Temple Weddings: Just How Many Can You Have?

By now, everyone knows that Marie Osmond married her first husband again, this time in the Las Vegas Temple. She married him the first time in the Salt Lake Temple. I remember she married her second husband, Brian Blosil in the Jordan River Temple. It is my understanding that she was both married and sealed to her husbands.


So, what does this mean? Being "married" and being "sealed" are different procedures. Usually they occur together but not always. When they occur together we usually say they are "married for time and all eternity." If a couple first get married civilly then they are married for time only. They can later be "sealed" in the temple for time and eternity. Also, a marriage for time only can take place in the temple.


In order for Marie Osmond to be married and sealed each time, the first sealing to Steve Craig would have to have been dissolved in addition to the legal divorce. That allowed her to be married and sealed to second husband Brian Blosil. In order to be married and sealed a third time, the sealing to Blosil would have to be dissolved in addition to a legal divorce.


Dissolving a temple marriage/sealing is a separate procedure from the legal divorce.

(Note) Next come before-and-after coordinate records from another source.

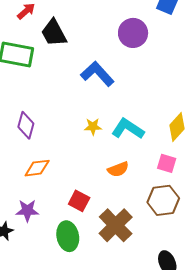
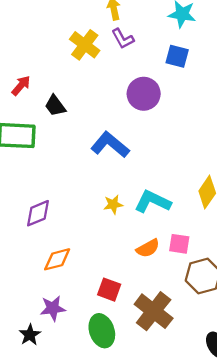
black trapezoid: (54, 33) -> (55, 106), size x0.7
purple diamond: (26, 125) -> (38, 213), turned 60
pink square: (167, 163) -> (179, 244), moved

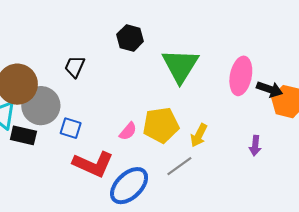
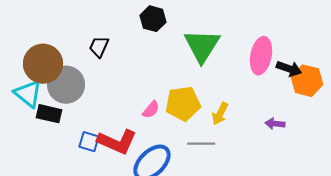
blue square: (71, 128) -> (89, 142), moved
purple arrow: (255, 146) -> (275, 124), turned 90
gray line: (179, 166) -> (201, 144), turned 36

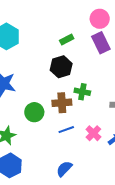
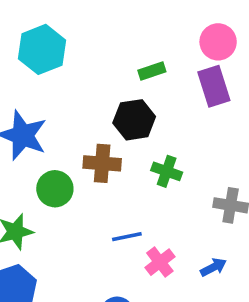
brown cross: (62, 103) -> (102, 163), moved
green circle: (34, 112) -> (55, 189), moved
pink cross: (93, 133) -> (160, 262), moved

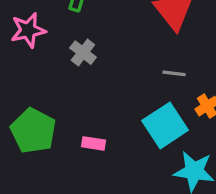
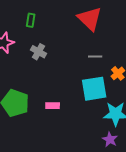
cyan square: (165, 125) -> (94, 89), turned 32

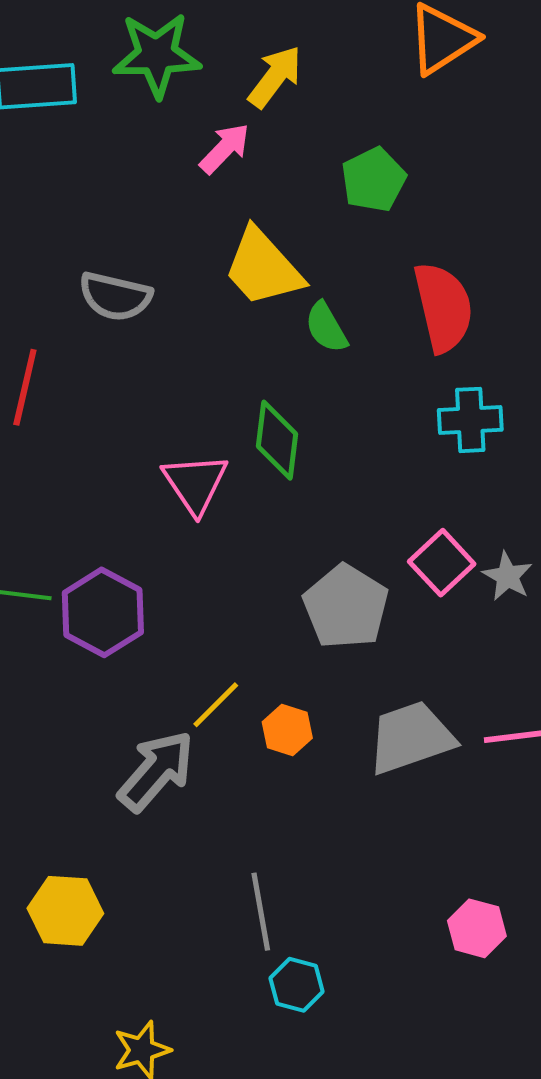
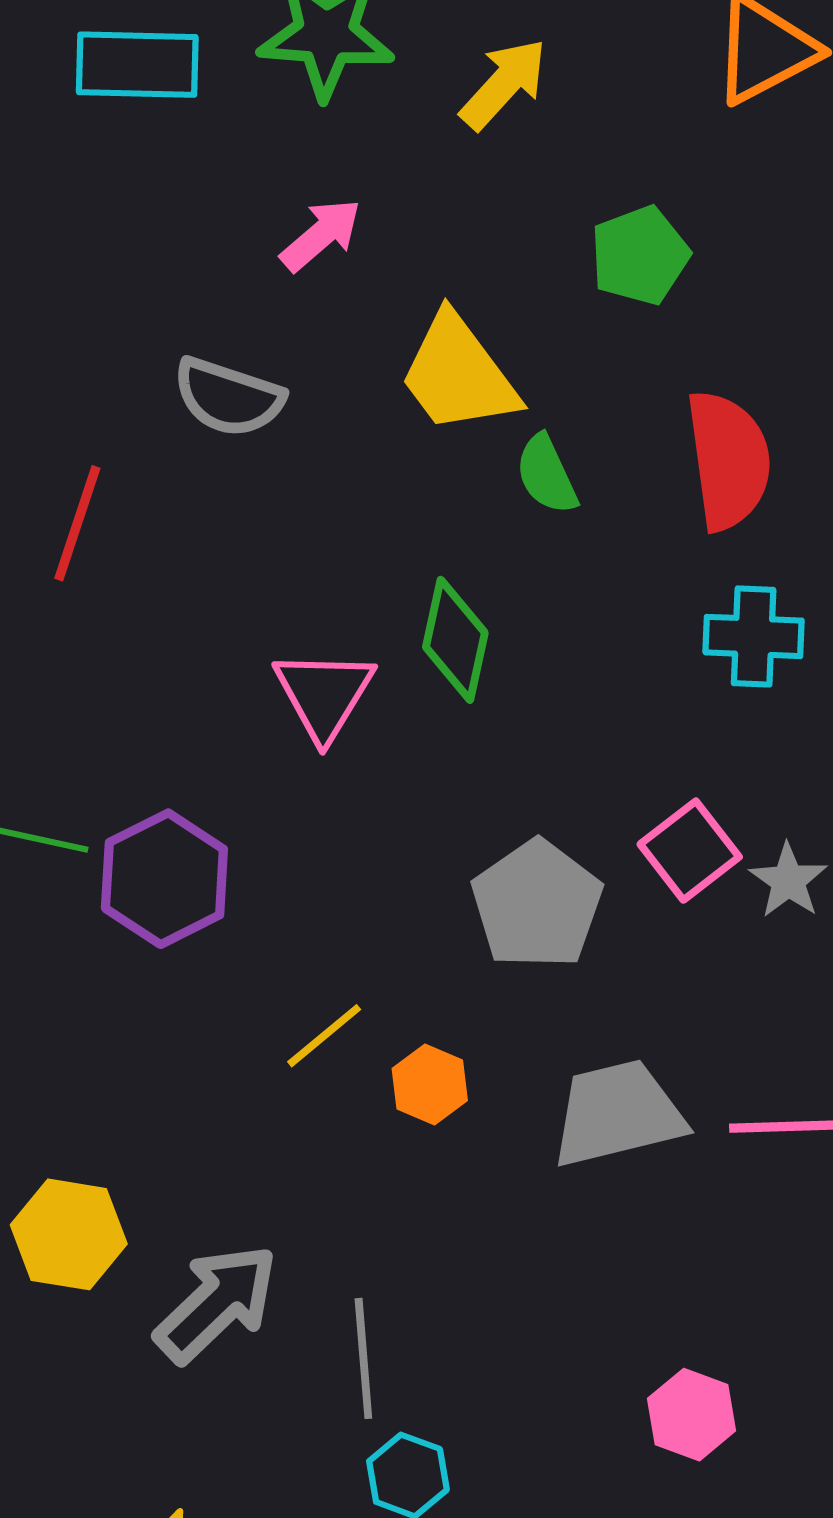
pink arrow: (225, 148) -> (321, 235), moved
gray arrow: (156, 771) -> (217, 1303), moved
yellow hexagon: (65, 911) -> (69, 1234), moved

The divorce is governed by law. Dissolving the temple sealing is governed by the Church. There is a procedure for it. Basically, it takes paperwork and approval. The particulars can change over time.


Marie's remarriage/sealing to her first husband again in Las Vegas could not have occurred without the paperwork and approval. So, it has been in the works for a while at least. It may be Vegas, but the temple is not a Mormon version of the "Vegas wedding chapel."


One other thing people may notice about Marie's wedding is that it was a small family event. Temple weddings/sealings usually are. In Mormondom, the reception is usually the big event. I don't mean to infer that the reception is more important. The reception, open house, party or whatever is where family, friends and such celebrate the event.


Mormons care more that the wedding takes place in a temple than they care whether they themselves can be physically present at the wedding itself. I've only been present at a handful of temple weddings, all for close family members.


None of my family members were present either for my marriage or my sealing. Why? Because I'm ornery . . .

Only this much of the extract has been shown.